Peter Cannon était un super-héros créé par l’écrivain-artiste et officier de police de New York Peter Morisi pour Charlton Comics en 1966. Maintenant, le Living Thunderbolt revient dans une nouvelle série intitulée Peter Cannon, Thunderbolt: Destroyer of Death, écrit par l’écrivain Fred Van Lente et dessiné par l’artiste Jonathan Lau. La bande dessinée centrée sur l’action de Dynamite est destinée à raconter les origines dramatiques du héros tout en le présentant à une nouvelle génération de lecteurs.

Moment Of Game a rencontré Van Lente pour discuter du personnage passionnant qui a servi d’inspiration principale à Watchmen‘s Ozymandias. L’écrivain a révélé comment il prévoyait d’aborder Peter sous un angle simple mais unique, ainsi que la façon dont certains des personnages auxiliaires avaient été modifiés pour la série. Van Lente est également entré dans les détails de certains des changements nécessaires qui devaient être apportés à Peter afin de l’amener aux lecteurs du 21e siècle.

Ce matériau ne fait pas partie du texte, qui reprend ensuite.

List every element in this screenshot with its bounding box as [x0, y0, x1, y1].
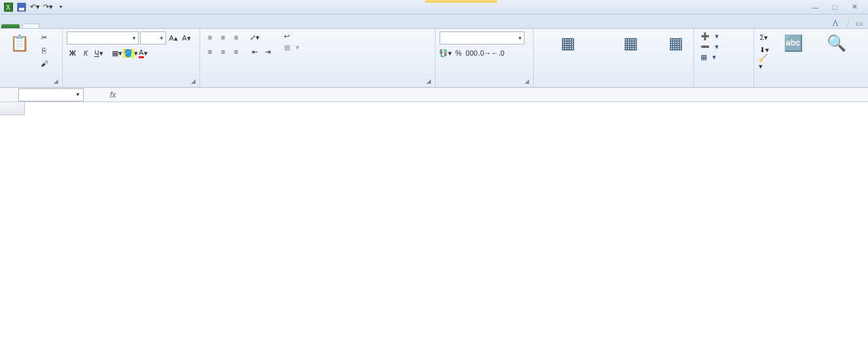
contextual-tab-header — [425, 0, 497, 3]
dialog-launcher-icon[interactable]: ◢ — [525, 78, 529, 84]
clear-icon[interactable]: 🧹▾ — [758, 56, 770, 68]
spreadsheet-grid[interactable] — [0, 102, 868, 115]
font-size-select[interactable]: ▼ — [140, 31, 166, 45]
shrink-font-icon[interactable]: A▾ — [181, 32, 192, 44]
find-icon: 🔍 — [826, 33, 847, 54]
paste-icon: 📋 — [9, 33, 30, 54]
increase-decimal-icon[interactable]: .0→ — [479, 47, 491, 59]
help-icon[interactable]: ❔ — [842, 19, 852, 28]
group-editing: Σ▾ ⬇▾ 🧹▾ 🔤 🔍 — [754, 29, 865, 87]
currency-icon[interactable]: 💱▾ — [440, 47, 451, 59]
conditional-formatting-button[interactable]: ▦ — [538, 31, 599, 56]
increase-indent-icon[interactable]: ⇥ — [262, 46, 273, 58]
delete-icon: ➖ — [701, 43, 710, 51]
borders-icon[interactable]: ▦▾ — [111, 47, 123, 59]
quick-access-toolbar: X ↶▾ ↷▾ ▾ — [3, 1, 67, 13]
insert-icon: ➕ — [701, 32, 710, 41]
group-font: ▼ ▼ A▴ A▾ Ж К Ч▾ ▦▾ 🪣▾ А▾ ◢ — [63, 29, 200, 87]
svg-text:X: X — [6, 4, 10, 11]
save-icon[interactable] — [16, 1, 27, 13]
format-painter-icon[interactable]: 🖌 — [38, 58, 50, 69]
number-format-select[interactable]: ▼ — [440, 31, 525, 45]
minimize-icon[interactable]: — — [809, 3, 821, 12]
svg-rect-3 — [19, 8, 24, 10]
merge-center-button[interactable]: ▦ ▾ — [281, 43, 302, 52]
tab-data[interactable] — [86, 24, 102, 28]
tab-formulas[interactable] — [71, 24, 86, 28]
percent-icon[interactable]: % — [453, 47, 464, 59]
qat-dropdown-icon[interactable]: ▾ — [55, 1, 67, 13]
cell-styles-button[interactable]: ▦ — [663, 31, 689, 56]
redo-icon[interactable]: ↷▾ — [42, 1, 54, 13]
wrap-icon: ↩ — [284, 32, 290, 41]
decrease-decimal-icon[interactable]: ←.0 — [492, 47, 504, 59]
comma-icon[interactable]: 000 — [466, 47, 477, 59]
group-cells: ➕ ▾ ➖ ▾ ▦ ▾ — [694, 29, 754, 87]
tab-table-design[interactable] — [152, 24, 167, 28]
merge-icon: ▦ — [284, 43, 290, 52]
align-left-icon[interactable]: ≡ — [204, 46, 216, 58]
font-name-select[interactable]: ▼ — [67, 31, 139, 45]
tab-insert[interactable] — [39, 24, 55, 28]
align-right-icon[interactable]: ≡ — [230, 46, 242, 58]
align-bottom-icon[interactable]: ≡ — [230, 31, 242, 43]
table-format-icon: ▦ — [620, 33, 641, 54]
group-alignment: ≡ ≡ ≡ ⤢▾ ≡ ≡ ≡ ⇤ ⇥ ↩ ▦ ▾ — [200, 29, 436, 87]
underline-button[interactable]: Ч▾ — [93, 47, 105, 59]
italic-button[interactable]: К — [80, 47, 92, 59]
group-styles: ▦ ▦ ▦ — [534, 29, 694, 87]
fx-icon[interactable]: fx — [110, 90, 116, 99]
orientation-icon[interactable]: ⤢▾ — [249, 31, 260, 43]
wrap-text-button[interactable]: ↩ — [281, 31, 302, 41]
title-bar: X ↶▾ ↷▾ ▾ — □ ✕ — [0, 0, 868, 14]
cond-format-icon: ▦ — [558, 33, 579, 54]
sort-filter-button[interactable]: 🔤 — [773, 31, 814, 56]
formula-bar: ▼ fx — [0, 88, 868, 102]
tab-review[interactable] — [102, 24, 118, 28]
paste-button[interactable]: 📋 — [4, 31, 35, 56]
close-icon[interactable]: ✕ — [848, 3, 860, 12]
font-color-icon[interactable]: А▾ — [137, 47, 149, 59]
dialog-launcher-icon[interactable]: ◢ — [191, 78, 196, 84]
format-as-table-button[interactable]: ▦ — [602, 31, 660, 56]
cell-styles-icon: ▦ — [665, 33, 686, 54]
file-tab[interactable] — [1, 24, 20, 28]
cut-icon[interactable]: ✂ — [38, 31, 50, 43]
group-number: ▼ 💱▾ % 000 .0→ ←.0 ◢ — [436, 29, 534, 87]
group-clipboard: 📋 ✂ ⎘ 🖌 ◢ — [0, 29, 63, 87]
autosum-icon[interactable]: Σ▾ — [758, 31, 770, 43]
ribbon-tabs: ᐱ ❔ ▭ — [0, 14, 868, 29]
tab-page-layout[interactable] — [55, 24, 71, 28]
window-options-icon[interactable]: ▭ — [856, 19, 863, 28]
bold-button[interactable]: Ж — [67, 47, 78, 59]
align-middle-icon[interactable]: ≡ — [217, 31, 229, 43]
tab-view[interactable] — [118, 24, 133, 28]
select-all-corner[interactable] — [0, 102, 25, 115]
fill-color-icon[interactable]: 🪣▾ — [124, 47, 136, 59]
dialog-launcher-icon[interactable]: ◢ — [426, 78, 431, 84]
decrease-indent-icon[interactable]: ⇤ — [249, 46, 260, 58]
find-select-button[interactable]: 🔍 — [817, 31, 856, 56]
undo-icon[interactable]: ↶▾ — [29, 1, 41, 13]
delete-cells-button[interactable]: ➖ ▾ — [698, 42, 721, 52]
dialog-launcher-icon[interactable]: ◢ — [54, 78, 58, 84]
format-icon: ▦ — [701, 53, 707, 62]
sort-icon: 🔤 — [783, 33, 804, 54]
ribbon: 📋 ✂ ⎘ 🖌 ◢ ▼ ▼ A▴ A▾ Ж К Ч▾ — [0, 29, 868, 88]
insert-cells-button[interactable]: ➕ ▾ — [698, 31, 721, 41]
minimize-ribbon-icon[interactable]: ᐱ — [833, 19, 838, 28]
tab-home[interactable] — [22, 24, 39, 28]
align-center-icon[interactable]: ≡ — [217, 46, 229, 58]
format-cells-button[interactable]: ▦ ▾ — [698, 52, 719, 62]
grow-font-icon[interactable]: A▴ — [167, 32, 179, 44]
copy-icon[interactable]: ⎘ — [38, 45, 50, 56]
excel-icon[interactable]: X — [3, 1, 14, 13]
align-top-icon[interactable]: ≡ — [204, 31, 216, 43]
name-box[interactable]: ▼ — [18, 88, 84, 101]
maximize-icon[interactable]: □ — [829, 3, 841, 12]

Combat de coup de tonnerre de Peter Cannon

Moment Of Game : Lorsque vous abordez un personnage comme Peter Cannon, qui a servi d’inspiration à tant d’autres héros, comment l’abordez-vous d’une manière nouvelle ?

Fred Van Lente : Je sais que cela semble cliché, mais c’est toujours vrai : j’ai essayé de le dépouiller de l’essentiel. En raison de son héritage en tant qu’inspiration pour Ozymandias, je sais qu’on s’est beaucoup concentré récemment sur le fait qu’il était un type d’Adrian Veidt, un génie, un mystique et un gazillionnaire, mais j’ai décidé de jeter tout cela par la fenêtre. Au lieu de cela, c’est ce type qui vit littéralement au milieu de nulle part depuis longtemps et qui est le poisson hors de l’eau à New York essayant de se frayer un chemin avec ses poings et ses pieds. Il pourrait finalement devenir Ozymandias en termes de pouvoir et de prestige, mais il devra commencer par rien et y travailler.

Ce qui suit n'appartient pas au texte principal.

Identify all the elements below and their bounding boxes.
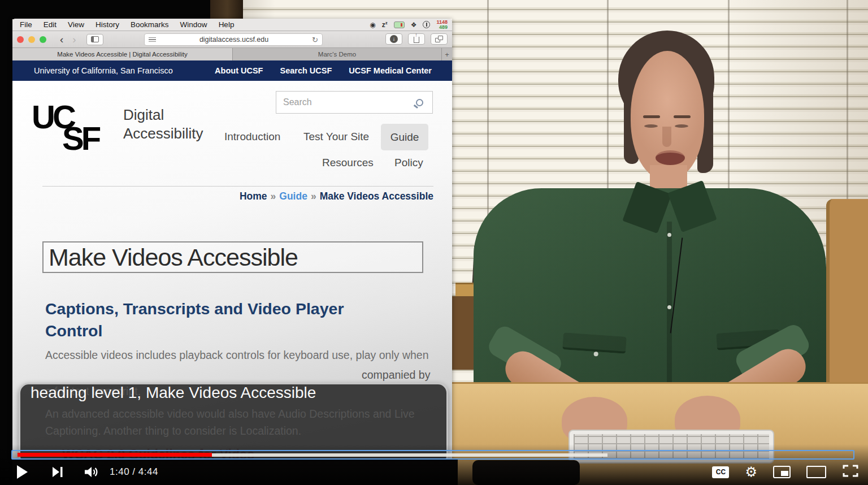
header-divider [42,186,433,187]
breadcrumb-guide[interactable]: Guide [279,190,307,202]
voiceover-caption-text: heading level 1, Make Videos Accessible [31,384,316,402]
menu-help[interactable]: Help [219,20,235,29]
page-title: Make Videos Accessible [49,244,298,271]
link-ucsf-medical-center[interactable]: UCSF Medical Center [349,66,432,75]
tab-label: Marc's Demo [318,51,356,58]
menubar-ticker: 1148 489 [436,20,448,30]
close-window-button[interactable] [17,36,24,43]
presenter-eyebrow [643,115,660,118]
logo-sf: SF [62,119,98,157]
paragraph-line: Accessible videos includes playback cont… [45,349,429,362]
play-icon [16,465,28,479]
nav-guide-label: Guide [390,131,419,144]
nav-test-your-site[interactable]: Test Your Site [303,131,369,143]
fullscreen-button[interactable] [842,464,859,480]
sidebar-icon [91,36,99,42]
wood-chair-right [826,199,868,386]
player-controls: 1:40 / 4:44 CC ⚙ [0,459,868,485]
play-button[interactable] [16,459,28,485]
site-title: Digital Accessibility [123,106,203,143]
progress-buffered [212,453,607,457]
download-icon: ↓ [390,35,398,43]
miniplayer-icon [781,471,788,476]
share-icon [414,37,419,43]
video-frame: File Edit View History Bookmarks Window … [0,0,868,485]
menu-window[interactable]: Window [180,20,207,29]
record-icon[interactable]: ◉ [370,21,375,29]
breadcrumb-separator: » [307,190,320,202]
link-search-ucsf[interactable]: Search UCSF [280,66,332,75]
downloads-button[interactable]: ↓ [385,33,402,45]
section-heading: Captions, Transcripts and Video Player C… [45,298,344,342]
presenter-eye [644,124,658,128]
menu-file[interactable]: File [20,20,32,29]
sidebar-button[interactable] [86,34,103,45]
menu-bookmarks[interactable]: Bookmarks [131,20,169,29]
ucsf-topbar-title[interactable]: University of California, San Francisco [34,66,173,75]
safari-toolbar: ‹ › digitalaccess.ucsf.edu ↻ ↓ [12,31,452,48]
next-button[interactable] [52,459,63,485]
next-icon [52,466,63,478]
presenter-eye [675,124,688,128]
progress-played [18,453,212,457]
tab-marcs-demo[interactable]: Marc's Demo [233,48,442,60]
macos-menubar: File Edit View History Bookmarks Window … [12,19,452,31]
progress-bar[interactable] [11,450,854,460]
miniplayer-button[interactable] [773,466,791,478]
safari-tabbar: Make Videos Accessible | Digital Accessi… [12,48,452,60]
volume-icon [84,466,99,478]
paragraph-line: An advanced accessible video would also … [45,408,415,421]
shirt-button [667,305,671,309]
battery-icon[interactable] [394,21,405,28]
menu-edit[interactable]: Edit [44,20,57,29]
tab-overview-button[interactable] [431,33,448,45]
page-heading-focus-box: Make Videos Accessible [42,241,423,273]
nav-introduction[interactable]: Introduction [224,131,280,143]
presenter-mouth [656,150,685,165]
url-text[interactable]: digitalaccess.ucsf.edu [156,36,312,44]
search-input[interactable] [276,97,416,108]
tabs-icon [435,36,443,42]
paragraph-line-occluded: companied by [362,369,430,382]
shirt-button [667,233,671,237]
breadcrumb-current: Make Videos Accessible [320,190,433,202]
nav-guide-active[interactable]: Guide [381,124,428,150]
nav-resources[interactable]: Resources [322,157,374,169]
site-search [276,91,433,114]
presenter-eyebrow [674,115,691,118]
captions-button[interactable]: CC [712,466,729,478]
presenter-nose [662,127,671,147]
back-button[interactable]: ‹ [55,34,68,45]
ucsf-logo[interactable]: UC SF [29,98,125,166]
fullscreen-icon [842,464,859,478]
paragraph-line: Captioning. Another thing to consider is… [45,425,301,438]
reload-icon[interactable]: ↻ [312,36,318,44]
zoom-window-button[interactable] [40,36,46,43]
menu-history[interactable]: History [96,20,119,29]
breadcrumb-separator: » [267,190,280,202]
menu-view[interactable]: View [68,20,84,29]
mac-screen-recording: File Edit View History Bookmarks Window … [12,19,452,460]
dark-wall [0,0,210,19]
address-bar[interactable]: digitalaccess.ucsf.edu ↻ [144,33,323,46]
forward-button[interactable]: › [68,34,80,45]
sleep-icon[interactable]: zz [382,20,388,29]
tab-make-videos-accessible[interactable]: Make Videos Accessible | Digital Accessi… [12,48,233,60]
theater-mode-button[interactable] [806,466,826,478]
tab-label: Make Videos Accessible | Digital Accessi… [57,51,187,58]
search-icon[interactable] [416,99,423,106]
accessibility-icon[interactable] [423,21,430,28]
ucsf-topbar: University of California, San Francisco … [12,60,452,81]
breadcrumb-home[interactable]: Home [240,190,267,202]
nav-policy[interactable]: Policy [394,157,423,169]
share-button[interactable] [408,33,425,45]
settings-button[interactable]: ⚙ [745,465,757,479]
volume-button[interactable] [84,459,99,485]
move-tool-icon[interactable]: ❖ [411,21,417,29]
breadcrumb: Home»Guide»Make Videos Accessible [240,190,433,202]
link-about-ucsf[interactable]: About UCSF [215,66,263,75]
minimize-window-button[interactable] [28,36,35,43]
dark-edge [0,0,12,485]
new-tab-button[interactable]: + [442,48,452,60]
reader-icon[interactable] [149,37,156,42]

En tant que récit d’une histoire d’origine, quels étaient les points non négociables pour vous sur ce que vous ne changeriez pas au sujet du personnage ?

C’est un gars, essentiellement, qui est descendu du sommet de la montagne de l’illumination dans le but de rendre notre monde triste et brisé un peu plus lumineux. Je voulais vraiment garder cette essence. J’aime l’idée qu’il ait un ami qui a grandi avec lui dans l’enceinte, mais parce que je voulais injecter plus de romantisme dans la bande, j’ai fait l’amour perdu depuis longtemps de Tabu Peter. Elle est donc moins majordome que Tabu dans la série originale et plus égale. Elle ne se bat pas aussi bien que Peter – lorsque notre histoire s’ouvre, elle n’a plus pratiqué – mais elle peut certainement se débrouiller seule.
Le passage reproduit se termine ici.